What you have to do:
Could you output each line of the data that follows exactly?

Transcribed page contents
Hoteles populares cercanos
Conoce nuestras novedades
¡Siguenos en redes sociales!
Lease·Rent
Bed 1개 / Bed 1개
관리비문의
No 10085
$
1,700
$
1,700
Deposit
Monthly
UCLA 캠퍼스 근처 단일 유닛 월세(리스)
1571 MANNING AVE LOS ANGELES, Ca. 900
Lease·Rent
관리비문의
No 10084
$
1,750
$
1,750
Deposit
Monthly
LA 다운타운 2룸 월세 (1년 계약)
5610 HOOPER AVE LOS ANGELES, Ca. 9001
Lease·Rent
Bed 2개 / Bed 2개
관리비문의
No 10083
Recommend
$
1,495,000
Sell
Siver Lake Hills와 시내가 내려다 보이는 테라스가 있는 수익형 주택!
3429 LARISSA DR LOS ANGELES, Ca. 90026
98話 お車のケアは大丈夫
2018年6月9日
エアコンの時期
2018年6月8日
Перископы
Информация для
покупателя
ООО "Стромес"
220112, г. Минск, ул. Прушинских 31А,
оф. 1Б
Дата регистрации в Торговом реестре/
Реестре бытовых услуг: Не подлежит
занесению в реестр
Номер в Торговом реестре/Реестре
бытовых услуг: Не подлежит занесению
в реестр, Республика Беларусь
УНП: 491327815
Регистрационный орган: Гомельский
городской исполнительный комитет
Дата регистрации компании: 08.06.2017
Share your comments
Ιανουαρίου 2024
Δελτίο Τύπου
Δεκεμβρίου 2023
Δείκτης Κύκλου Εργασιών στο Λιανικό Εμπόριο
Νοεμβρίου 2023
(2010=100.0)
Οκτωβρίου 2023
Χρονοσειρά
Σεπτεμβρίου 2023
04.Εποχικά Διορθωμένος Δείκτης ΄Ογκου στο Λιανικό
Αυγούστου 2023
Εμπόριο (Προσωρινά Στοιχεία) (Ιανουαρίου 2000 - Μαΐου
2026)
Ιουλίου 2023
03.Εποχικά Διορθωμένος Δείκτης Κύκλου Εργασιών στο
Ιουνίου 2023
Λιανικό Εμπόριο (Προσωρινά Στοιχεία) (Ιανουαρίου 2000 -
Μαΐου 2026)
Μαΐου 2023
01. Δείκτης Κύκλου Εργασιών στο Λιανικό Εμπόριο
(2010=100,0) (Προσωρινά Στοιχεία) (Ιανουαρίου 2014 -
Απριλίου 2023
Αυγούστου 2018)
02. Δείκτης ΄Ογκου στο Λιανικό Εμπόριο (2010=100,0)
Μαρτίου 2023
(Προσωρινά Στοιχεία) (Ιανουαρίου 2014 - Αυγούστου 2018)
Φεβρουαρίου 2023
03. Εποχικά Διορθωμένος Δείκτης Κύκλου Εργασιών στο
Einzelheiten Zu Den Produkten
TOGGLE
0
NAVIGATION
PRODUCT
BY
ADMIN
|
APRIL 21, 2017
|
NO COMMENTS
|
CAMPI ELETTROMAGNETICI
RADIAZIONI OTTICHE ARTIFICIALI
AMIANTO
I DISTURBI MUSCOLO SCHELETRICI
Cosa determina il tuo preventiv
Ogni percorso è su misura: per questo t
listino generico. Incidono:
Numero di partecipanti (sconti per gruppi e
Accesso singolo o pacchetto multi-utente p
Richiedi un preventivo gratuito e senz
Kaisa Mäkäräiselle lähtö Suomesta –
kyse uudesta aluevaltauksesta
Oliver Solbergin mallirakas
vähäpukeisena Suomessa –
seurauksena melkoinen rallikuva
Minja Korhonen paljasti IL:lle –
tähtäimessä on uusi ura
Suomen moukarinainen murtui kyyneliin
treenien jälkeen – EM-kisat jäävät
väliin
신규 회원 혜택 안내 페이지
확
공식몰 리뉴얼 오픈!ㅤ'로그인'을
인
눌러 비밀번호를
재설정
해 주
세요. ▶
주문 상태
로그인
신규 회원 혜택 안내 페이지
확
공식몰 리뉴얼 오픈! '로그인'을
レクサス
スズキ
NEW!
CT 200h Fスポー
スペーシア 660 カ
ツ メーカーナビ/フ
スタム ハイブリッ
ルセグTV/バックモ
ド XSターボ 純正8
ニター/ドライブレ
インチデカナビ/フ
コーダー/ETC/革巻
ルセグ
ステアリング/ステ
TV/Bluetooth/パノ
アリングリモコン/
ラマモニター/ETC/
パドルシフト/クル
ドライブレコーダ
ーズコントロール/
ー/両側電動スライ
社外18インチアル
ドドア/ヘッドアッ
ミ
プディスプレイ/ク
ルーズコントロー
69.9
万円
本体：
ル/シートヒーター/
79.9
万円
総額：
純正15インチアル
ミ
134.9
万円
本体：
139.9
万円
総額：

Answer box:
Hoteles populares cercanos
Conoce nuestras novedades
¡Siguenos en redes sociales!
Lease·Rent
Bed 1개 / Bed 1개
관리비문의
No 10085
$
1,700
$
1,700
Deposit
Monthly
UCLA 캠퍼스 근처 단일 유닛 월세(리스)
1571 MANNING AVE LOS ANGELES, Ca. 900
Lease·Rent
관리비문의
No 10084
$
1,750
$
1,750
Deposit
Monthly
LA 다운타운 2룸 월세 (1년 계약)
5610 HOOPER AVE LOS ANGELES, Ca. 9001
Lease·Rent
Bed 2개 / Bed 2개
관리비문의
No 10083
Recommend
$
1,495,000
Sell
Siver Lake Hills와 시내가 내려다 보이는 테라스가 있는 수익형 주택!
3429 LARISSA DR LOS ANGELES, Ca. 90026
98話 お車のケアは大丈夫
2018年6月9日
エアコンの時期
2018年6月8日
Перископы
Информация для
покупателя
ООО "Стромес"
220112, г. Минск, ул. Прушинских 31А,
оф. 1Б
Дата регистрации в Торговом реестре/
Реестре бытовых услуг: Не подлежит
занесению в реестр
Номер в Торговом реестре/Реестре
бытовых услуг: Не подлежит занесению
в реестр, Республика Беларусь
УНП: 491327815
Регистрационный орган: Гомельский
городской исполнительный комитет
Дата регистрации компании: 08.06.2017
Share your comments
Ιανουαρίου 2024
Δελτίο Τύπου
Δεκεμβρίου 2023
Δείκτης Κύκλου Εργασιών στο Λιανικό Εμπόριο
Νοεμβρίου 2023
(2010=100.0)
Οκτωβρίου 2023
Χρονοσειρά
Σεπτεμβρίου 2023
04.Εποχικά Διορθωμένος Δείκτης ΄Ογκου στο Λιανικό
Αυγούστου 2023
Εμπόριο (Προσωρινά Στοιχεία) (Ιανουαρίου 2000 - Μαΐου
2026)
Ιουλίου 2023
03.Εποχικά Διορθωμένος Δείκτης Κύκλου Εργασιών στο
Ιουνίου 2023
Λιανικό Εμπόριο (Προσωρινά Στοιχεία) (Ιανουαρίου 2000 -
Μαΐου 2026)
Μαΐου 2023
01. Δείκτης Κύκλου Εργασιών στο Λιανικό Εμπόριο
(2010=100,0) (Προσωρινά Στοιχεία) (Ιανουαρίου 2014 -
Απριλίου 2023
Αυγούστου 2018)
02. Δείκτης ΄Ογκου στο Λιανικό Εμπόριο (2010=100,0)
Μαρτίου 2023
(Προσωρινά Στοιχεία) (Ιανουαρίου 2014 - Αυγούστου 2018)
Φεβρουαρίου 2023
03. Εποχικά Διορθωμένος Δείκτης Κύκλου Εργασιών στο
Einzelheiten Zu Den Produkten
TOGGLE
0
NAVIGATION
PRODUCT
BY
ADMIN
|
APRIL 21, 2017
|
NO COMMENTS
|
CAMPI ELETTROMAGNETICI
RADIAZIONI OTTICHE ARTIFICIALI
AMIANTO
I DISTURBI MUSCOLO SCHELETRICI
Cosa determina il tuo preventiv
Ogni percorso è su misura: per questo t
listino generico. Incidono:
Numero di partecipanti (sconti per gruppi e
Accesso singolo o pacchetto multi-utente p
Richiedi un preventivo gratuito e senz
Kaisa Mäkäräiselle lähtö Suomesta –
kyse uudesta aluevaltauksesta
Oliver Solbergin mallirakas
vähäpukeisena Suomessa –
seurauksena melkoinen rallikuva
Minja Korhonen paljasti IL:lle –
tähtäimessä on uusi ura
Suomen moukarinainen murtui kyyneliin
treenien jälkeen – EM-kisat jäävät
väliin
신규 회원 혜택 안내 페이지
확
공식몰 리뉴얼 오픈!ㅤ'로그인'을
인
눌러 비밀번호를
재설정
해 주
세요. ▶
주문 상태
로그인
신규 회원 혜택 안내 페이지
확
공식몰 리뉴얼 오픈! '로그인'을
レクサス
スズキ
NEW!
CT 200h Fスポー
スペーシア 660 カ
ツ メーカーナビ/フ
スタム ハイブリッ
ルセグTV/バックモ
ド XSターボ 純正8
ニター/ドライブレ
インチデカナビ/フ
コーダー/ETC/革巻
ルセグ
ステアリング/ステ
TV/Bluetooth/パノ
アリングリモコン/
ラマモニター/ETC/
パドルシフト/クル
ドライブレコーダ
ーズコントロール/
ー/両側電動スライ
社外18インチアル
ドドア/ヘッドアッ
ミ
プディスプレイ/ク
ルーズコントロー
69.9
万円
本体：
ル/シートヒーター/
79.9
万円
総額：
純正15インチアル
ミ
134.9
万円
本体：
139.9
万円
総額：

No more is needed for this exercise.